Step 3.2: Compile and Run the Pipeline

As clarified previously, you compile and run the pipeline separately. Save the above Python code as recommender_pipeline.py.

Option 1: Compile from the command line:


pip install kfp
python -c "from recommender_pipeline import recommender_pipeline; from kfp import compiler; compiler.Compiler().compile(recommender_pipeline, 'recommender_pipeline.yaml')"

Option 2: Run directly from the Kubeflow UI:

Navigate to the Kubeflow Pipelines dashboard in your browser.
Click on "Upload Pipeline" and upload the recommender_pipeline.py file (it will compile on the fly).
Click on "Create Run", select your pipeline, and give it a name.
Once the run completes, inspect the outputs of the train-model step. You'll see a link or path to the stored model artifacts (e.g., minio://mlpipeline/artifacts/...). Copy this URI; you'll need it for KServe.
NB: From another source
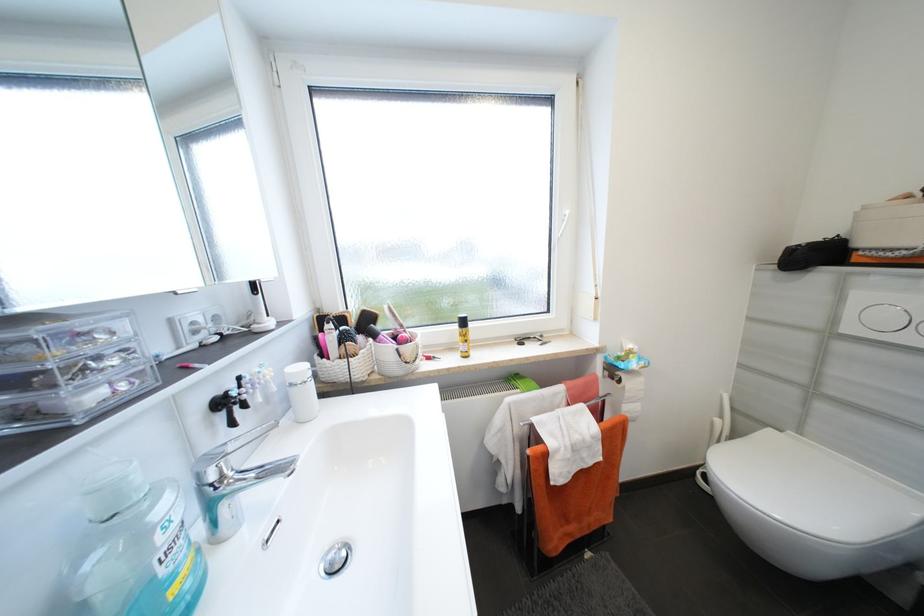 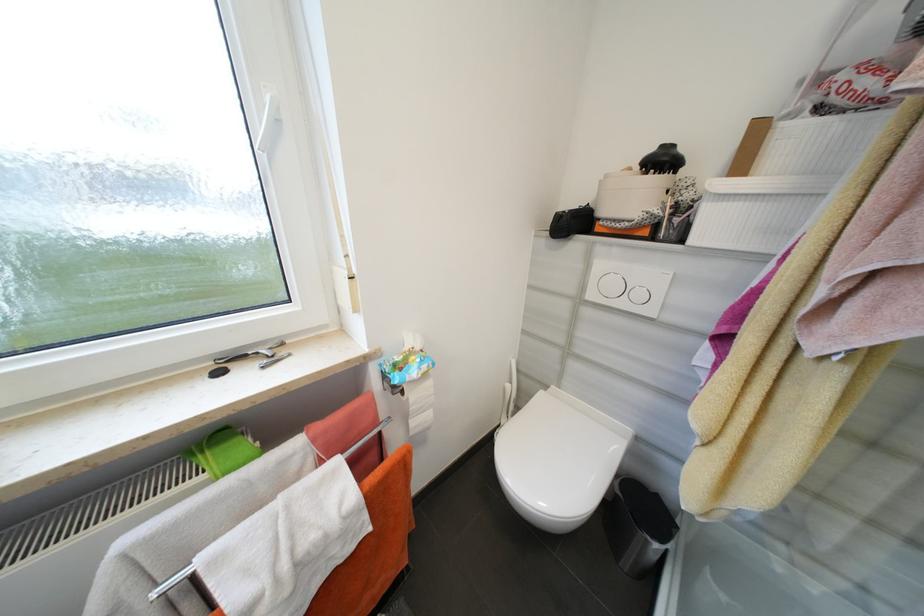 In the second image, find the point that corresponds to (723,421) in the first image.

(514, 387)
Important: Make sure your your_interaction_data.csv is accessible within the container for the prepare_data step. For a real pipeline, you'd likely fetch data from a persistent storage. For this local example, you might need to build the prepare_data component's image with the CSV embedded, or ensure it's mounted. For simplicity, the train_model component's Dockerfile now also copies the data, but for a real pipeline, the data would flow from one step's output to the next's input.

4. Deploying with KServe

Now that our model is trained and its artifacts are stored, we can use KServe to deploy it as a scalable inference endpoint.

Step 4.1: Create Your KServe Predictor

KServe allows you to use pre-built servers for common frameworks or provide a custom predictor. Since we used the implicit library, we'll create a custom predictor. Create a file named predictor.py:


# predictor.py
import kserve
import pickle
import pandas as pd
from scipy.sparse import csr_matrix
import os

class RecommenderModel(kserve.Model):
    """
    KServe custom model class for our implicit recommender.
    """
    def __init__(self, name: str):
        super().__init__(name)
        self.name = name
        self.ready = False
        self.model = None
        self.user_to_id = None
        self.item_to_id = None
        self.id_to_user = None
        self.id_to_item = None

    def load(self):
        """
        Loads the trained model and mappings from the MODEL_URI.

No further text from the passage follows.